What this task involves: Your answer should consist of the lines in the following data that contain "全部数据".
[Available data Boundary: Start]
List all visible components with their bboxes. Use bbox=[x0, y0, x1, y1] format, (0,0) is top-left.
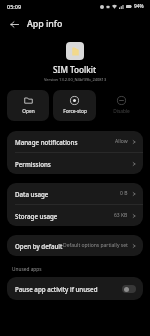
button[interactable]: Storage usage bbox=[7, 205, 143, 226]
staticText: Default options partially set bbox=[63, 242, 128, 249]
staticText: Version 13.2.00_N4bf39b_240813 bbox=[44, 77, 107, 82]
button[interactable]: Permissions bbox=[7, 153, 143, 174]
button[interactable]: Back bbox=[5, 15, 23, 33]
staticText: 94% bbox=[134, 3, 144, 10]
staticText: 05:09 bbox=[7, 3, 22, 10]
button[interactable]: Data usage bbox=[7, 183, 143, 204]
button[interactable]: Force-stop bbox=[53, 90, 96, 121]
staticText: Storage usage bbox=[15, 212, 114, 220]
staticText: Disable bbox=[113, 108, 130, 115]
staticText: SIM Toolkit bbox=[53, 64, 97, 75]
staticText: Permissions bbox=[15, 160, 131, 168]
staticText: Manage notifications bbox=[15, 138, 115, 146]
staticText: 0 B bbox=[120, 190, 128, 197]
staticText: Force-stop bbox=[63, 108, 87, 115]
staticText: Open by default bbox=[15, 242, 63, 250]
staticText: Unused apps bbox=[12, 266, 42, 273]
staticText: Open bbox=[22, 108, 35, 115]
staticText: Data usage bbox=[15, 190, 120, 198]
staticText: 63 KB bbox=[114, 212, 128, 219]
button[interactable]: Open by default bbox=[7, 235, 143, 256]
staticText: Allow bbox=[115, 138, 128, 145]
staticText: App info bbox=[27, 18, 63, 30]
button[interactable]: Manage notifications bbox=[7, 131, 143, 152]
staticText: Pause app activity if unused bbox=[15, 285, 122, 293]
button[interactable]: Disable bbox=[100, 90, 143, 121]
button[interactable]: Pause app activity if unused bbox=[7, 277, 143, 300]
button[interactable]: Open bbox=[7, 90, 49, 121]
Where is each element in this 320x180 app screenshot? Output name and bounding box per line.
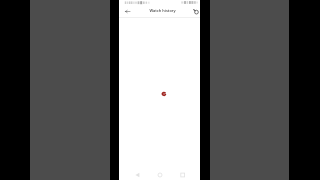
button[interactable]: Search <box>190 6 201 17</box>
button[interactable]: Recent apps <box>175 168 189 180</box>
staticText: Watch history <box>149 8 176 13</box>
button[interactable]: Back <box>122 6 133 17</box>
button[interactable]: Back <box>131 168 145 180</box>
button[interactable]: Home <box>153 168 167 180</box>
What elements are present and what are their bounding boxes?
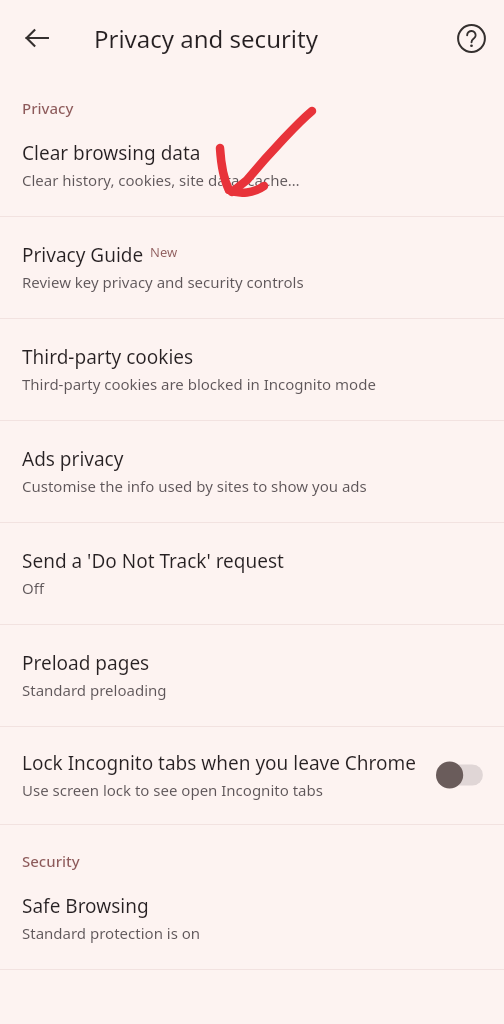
staticText: Privacy Guide: [22, 242, 144, 268]
button[interactable]: Clear browsing data: [0, 140, 504, 216]
staticText: Send a 'Do Not Track' request: [22, 548, 284, 574]
staticText: Customise the info used by sites to show…: [22, 476, 367, 496]
button[interactable]: Help: [447, 14, 495, 62]
staticText: Third-party cookies: [22, 344, 194, 370]
staticText: Use screen lock to see open Incognito ta…: [22, 780, 323, 800]
button[interactable]: Back: [13, 14, 61, 62]
staticText: Privacy: [22, 98, 74, 118]
staticText: Safe Browsing: [22, 893, 149, 919]
staticText: Off: [22, 578, 45, 598]
button[interactable]: Third-party cookies: [0, 319, 504, 420]
staticText: Clear history, cookies, site data, cache…: [22, 170, 300, 190]
staticText: Preload pages: [22, 650, 150, 676]
button[interactable]: Send a 'Do Not Track' request: [0, 523, 504, 624]
staticText: Third-party cookies are blocked in Incog…: [22, 374, 376, 394]
staticText: Ads privacy: [22, 446, 124, 472]
button[interactable]: Lock Incognito tabs toggle: [434, 758, 486, 792]
button[interactable]: Preload pages: [0, 625, 504, 726]
staticText: New: [150, 243, 178, 261]
staticText: Privacy and security: [94, 22, 318, 55]
button[interactable]: Privacy Guide: [0, 217, 504, 318]
staticText: Lock Incognito tabs when you leave Chrom…: [22, 750, 417, 776]
staticText: Security: [22, 851, 80, 871]
button[interactable]: Lock Incognito tabs when you leave Chrom…: [0, 727, 504, 824]
staticText: Standard protection is on: [22, 923, 201, 943]
staticText: Clear browsing data: [22, 140, 201, 166]
button[interactable]: Safe Browsing: [0, 893, 504, 969]
staticText: Standard preloading: [22, 680, 167, 700]
button[interactable]: Ads privacy: [0, 421, 504, 522]
staticText: Review key privacy and security controls: [22, 272, 304, 292]
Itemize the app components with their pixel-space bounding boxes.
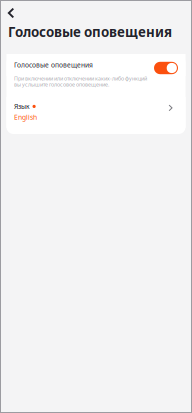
staticText: Язык [14, 102, 30, 111]
staticText: Голосовые оповещения [8, 23, 172, 41]
button[interactable]: Back [0, 3, 26, 23]
button[interactable]: Язык [6, 97, 186, 128]
staticText: Голосовые оповещения [14, 61, 93, 70]
staticText: При включении или отключении каких-либо … [14, 75, 147, 88]
staticText: English [14, 113, 37, 122]
button[interactable]: Голосовые оповещения [6, 54, 186, 76]
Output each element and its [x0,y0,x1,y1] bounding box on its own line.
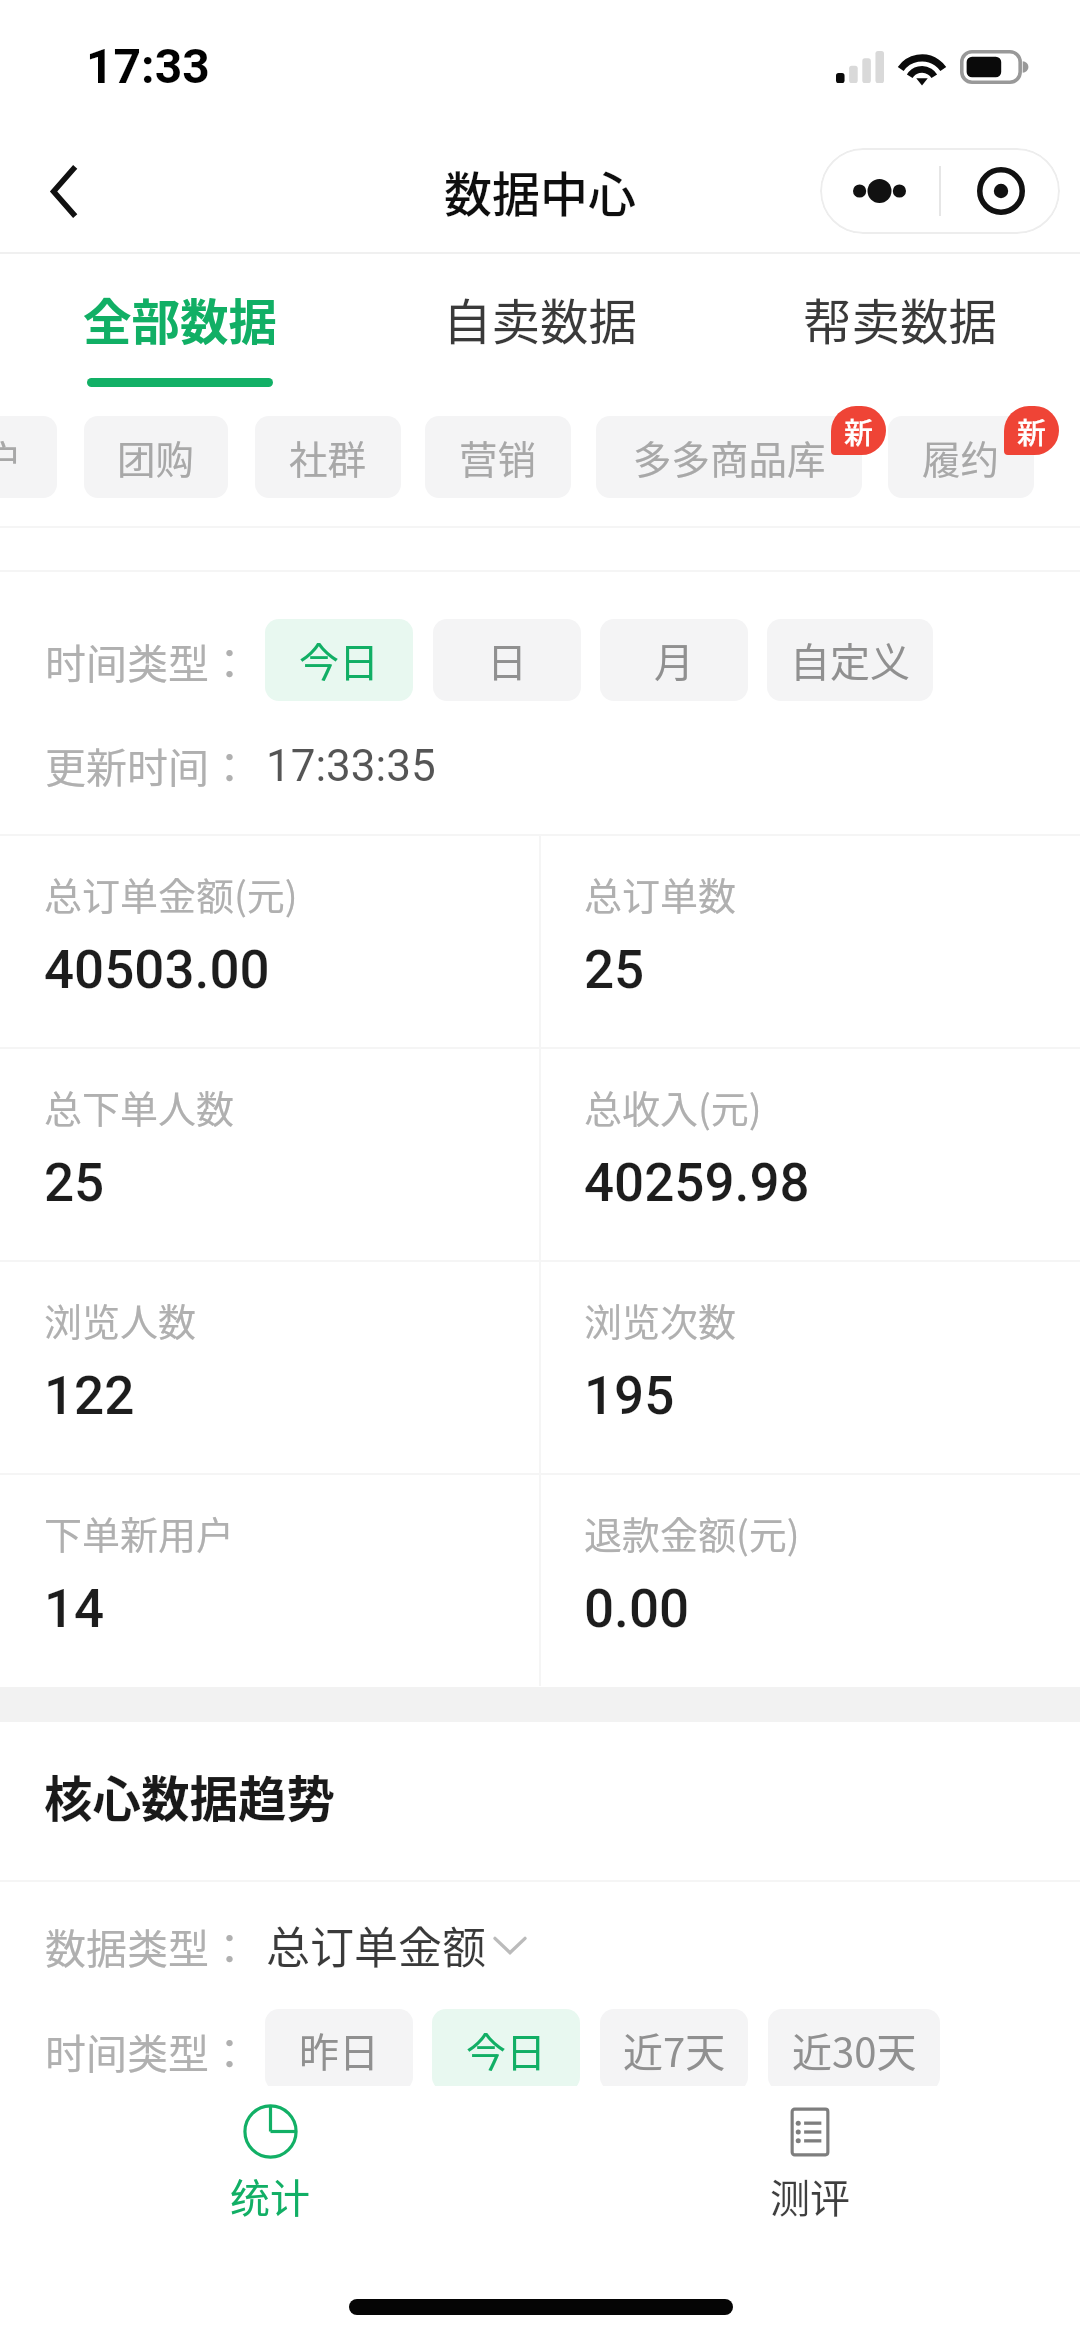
button[interactable]: 浏览次数 [540,1260,1080,1473]
button[interactable]: 总收入(元) [540,1047,1080,1260]
staticText: 近7天 [623,2021,726,2079]
staticText: 总订单数 [584,866,737,921]
button[interactable]: 社群 [255,416,401,498]
button[interactable]: 退款金额(元) [540,1473,1080,1686]
button[interactable]: 全部数据 [0,256,360,396]
staticText: 测评 [770,2167,850,2225]
button[interactable]: 昨日 [265,2009,413,2091]
staticText: 17:33:35 [266,740,436,792]
button[interactable]: 总订单数 [540,834,1080,1047]
staticText: 下单新用户 [44,1505,235,1560]
button[interactable]: 浏览人数 [0,1260,540,1473]
staticText: 0.00 [584,1578,690,1640]
staticText: 月 [654,631,694,689]
staticText: 40259.98 [584,1152,810,1214]
button[interactable]: 自卖数据 [360,256,720,396]
button[interactable]: 近7天 [600,2009,748,2091]
button[interactable]: 测评 [540,2086,1080,2266]
staticText: 时间类型： [45,2021,250,2080]
staticText: 更新时间： [45,735,250,791]
staticText: 总订单金额(元) [44,866,298,921]
button[interactable]: 团购 [84,416,228,498]
staticText: 自定义 [790,631,910,689]
button[interactable]: 日 [433,619,581,701]
button[interactable]: 近30天 [768,2009,940,2091]
staticText: 195 [584,1365,675,1427]
button[interactable]: 月 [600,619,748,701]
button[interactable]: More options [820,148,1060,234]
staticText: 浏览人数 [44,1292,197,1347]
button[interactable]: 营销 [425,416,571,498]
staticText: 全部数据 [83,284,278,354]
staticText: 自卖数据 [443,284,638,354]
staticText: 退款金额(元) [584,1505,800,1560]
button[interactable]: 履约 [888,416,1034,498]
button[interactable]: 总订单金额 [266,1913,526,1977]
staticText: 数据中心 [444,156,637,226]
button[interactable]: 帮卖数据 [720,256,1080,396]
staticText: 今日 [299,631,379,689]
staticText: 40503.00 [44,939,270,1001]
staticText: 统计 [230,2167,310,2225]
staticText: 帮卖数据 [803,284,998,354]
staticText: 总订单金额 [266,1913,486,1977]
button[interactable]: 多多商品库 [596,416,862,498]
staticText: 新 [1017,410,1047,452]
staticText: 17:33 [86,38,210,94]
staticText: 客户 [0,429,23,485]
staticText: 团购 [117,429,195,485]
button[interactable]: 今日 [265,619,413,701]
staticText: 多多商品库 [633,429,826,485]
staticText: 总收入(元) [584,1079,762,1134]
staticText: 履约 [922,429,1000,485]
staticText: 今日 [466,2021,546,2079]
button[interactable]: Back [16,143,112,239]
staticText: 社群 [289,429,367,485]
staticText: 浏览次数 [584,1292,737,1347]
staticText: 14 [44,1578,105,1640]
button[interactable]: 自定义 [767,619,933,701]
staticText: 近30天 [792,2021,917,2079]
staticText: 122 [44,1365,135,1427]
staticText: 营销 [459,429,537,485]
button[interactable]: 今日 [432,2009,580,2091]
button[interactable]: 统计 [0,2086,540,2266]
staticText: 总下单人数 [44,1079,235,1134]
staticText: 25 [44,1152,105,1214]
staticText: 数据类型： [45,1916,250,1975]
staticText: 时间类型： [45,631,250,690]
staticText: 25 [584,939,645,1001]
staticText: 新 [844,410,874,452]
staticText: 昨日 [299,2021,379,2079]
staticText: 核心数据趋势 [44,1761,336,1831]
staticText: 日 [487,631,527,689]
button[interactable]: 总订单金额(元) [0,834,540,1047]
button[interactable]: 总下单人数 [0,1047,540,1260]
button[interactable]: 客户 [0,416,57,498]
button[interactable]: 下单新用户 [0,1473,540,1686]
[Available data Boundary: End]
Exercise answer:
button[interactable]: 全部数据 [0,256,360,396]
staticText: 全部数据 [83,284,278,354]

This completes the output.